7.5. Core Functions

The idea behind the IDNA function names are as follows: the idna_to_ascii_4i and idna_to_unicode_44i functions are the core IDNA primitives. The 4 indicate that the function takes UCS-4 strings (i.e., Unicode code points encoded in a 32-bit unsigned integer type) of the specified length. The i indicate that the data is written “inline” into the buffer. This means the caller is responsible for allocating (and deallocating) the string, and providing the library with the allocated length of the string. The output length is written in the output length variable. The remaining functions all contain the z indicator, which means the strings are zero terminated. All output strings are allocated by the library, and must be deallocated by the caller. The 4 indicator again means that the string is UCS-4, the 8 means the strings are UTF-8 and the l indicator means the strings are encoded in the encoding used by the current locale.

The functions provided are the following entry points:

int idna_to_ascii_4i (const uint32_t * in, size_t inlen, char * out, int flags) in: input array with unicode code points.

inlen: length of input array with unicode code points.

out: output zero terminated string that must have room for at least 63 characters plus the terminating zero.

flags: IDNA flags, e.g. IDNA_ALLOW_UNASSIGNED or IDNA_USE_STD3_ASCII_RULES.

The ToASCII operation takes a sequence of Unicode code points that make up one label and transforms it into a sequence of code points in the ASCII range (0..7F). If ToASCII succeeds, the original sequence and the resulting sequence are equivalent labels.

It is important to note that the ToASCII operation can fail. ToASCII fails if any step of it fails. If any step of the ToASCII operation fails on any label in a domain name, that domain name MUST NOT be used as an internationalized domain name. The method for deadling with this failure is application-specific.

The inputs to ToASCII are a sequence of code points, the AllowUnassigned flag, and the UseSTD3ASCIIRules flag. The output of ToASCII is either a sequence of ASCII code points or a failure condition.

ToASCII never alters a sequence of code points that are all in the ASCII range to begin with (although it could fail). Applying the ToASCII operation multiple times has exactly the same effect as applying it just once.

Return value: Returns 0 on success, or an error code.

int idna_to_unicode_44i (const uint32_t * in, size_t inlen, uint32_t * out, size_t * outlen, int flags) in: input array with unicode code points.

inlen: length of input array with unicode code points.

out: output array with unicode code points.

outlen: on input, maximum size of output array with unicode code points, on exit, actual size of output array with unicode code points.

flags: IDNA flags, e.g. IDNA_ALLOW_UNASSIGNED or IDNA_USE_STD3_ASCII_RULES.

The ToUnicode operation takes a sequence of Unicode code points that make up one label and returns a sequence of Unicode code points. If the input sequence is a label in ACE form, then the result is an equivalent internationalized label that is not in ACE form, otherwise the original sequence is returned unaltered.
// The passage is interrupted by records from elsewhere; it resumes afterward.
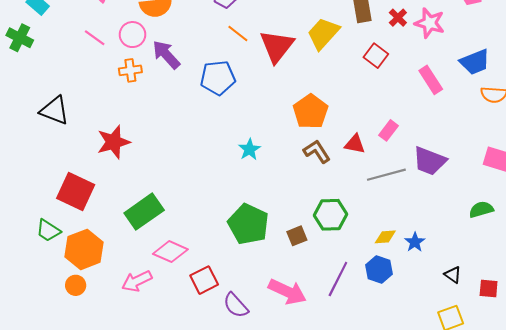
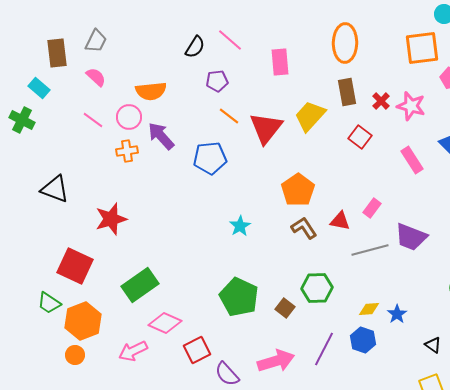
brown square: (297, 236) -> (285, 308), turned -30
pink arrow: (287, 292) -> (276, 361), turned -42

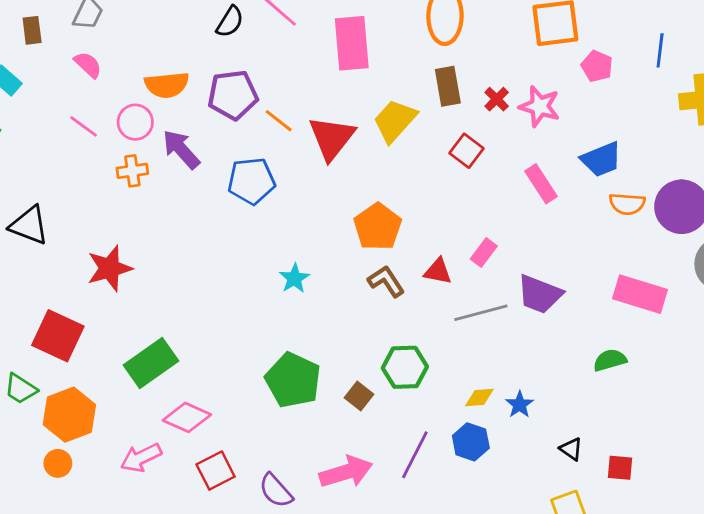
brown rectangle: (57, 53) -> (32, 30), size x0.7
pink rectangle: (280, 62) -> (352, 43), size x1.4
purple pentagon: (217, 81) -> (233, 95), moved, size x1.6
red square: (197, 350) -> (216, 471), moved

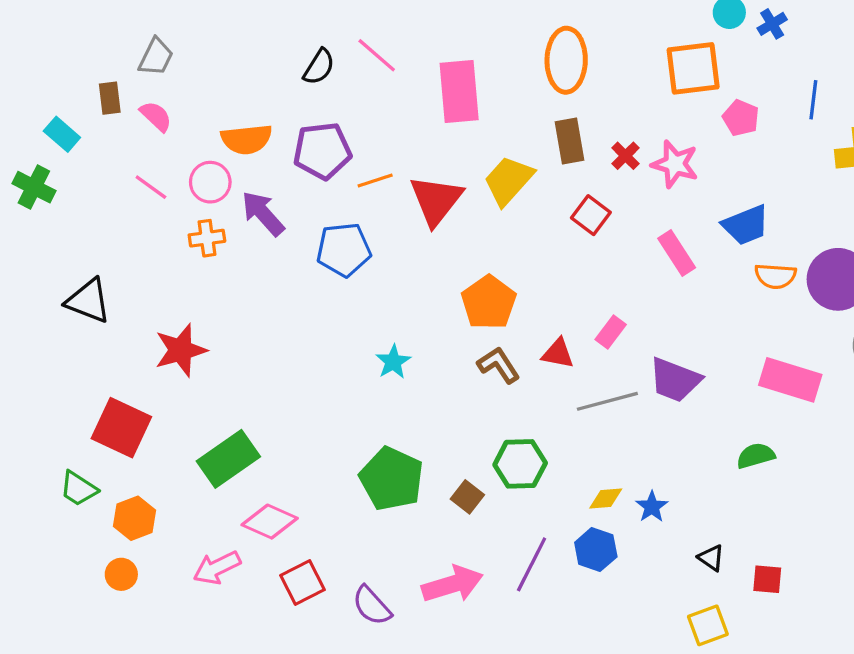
brown rectangle: (32, 30) -> (110, 98), moved
orange line: (279, 121) -> (375, 180), turned -56
orange hexagon: (69, 415) -> (134, 518), size x0.7

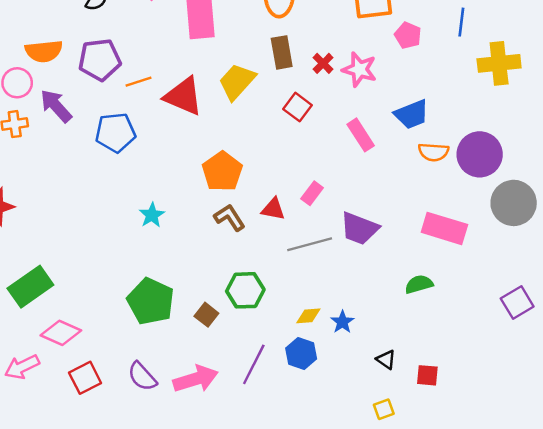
red triangle: (436, 200) -> (183, 96), turned -45
purple semicircle: (372, 606) -> (142, 377), moved
yellow square: (708, 625) -> (384, 409), size x0.7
ToUnicode never fails. If any step fails, then the original input sequence is returned immediately in that step.

The ToUnicode output never contains more code points than its input. Note that the number of octets needed to represent a sequence of code points depends on the particular character encoding used.

The inputs to ToUnicode are a sequence of code points, the AllowUnassigned flag, and the UseSTD3ASCIIRules flag. The output of ToUnicode is always a sequence of Unicode code points.

Return value: Returns error condition, but it must only be used for debugging purposes. The output buffer is always guaranteed to contain the correct data according to the specification (sans malloc induced errors). NB! This means that you normally ignore the return code from this function, as checking it means breaking the standard.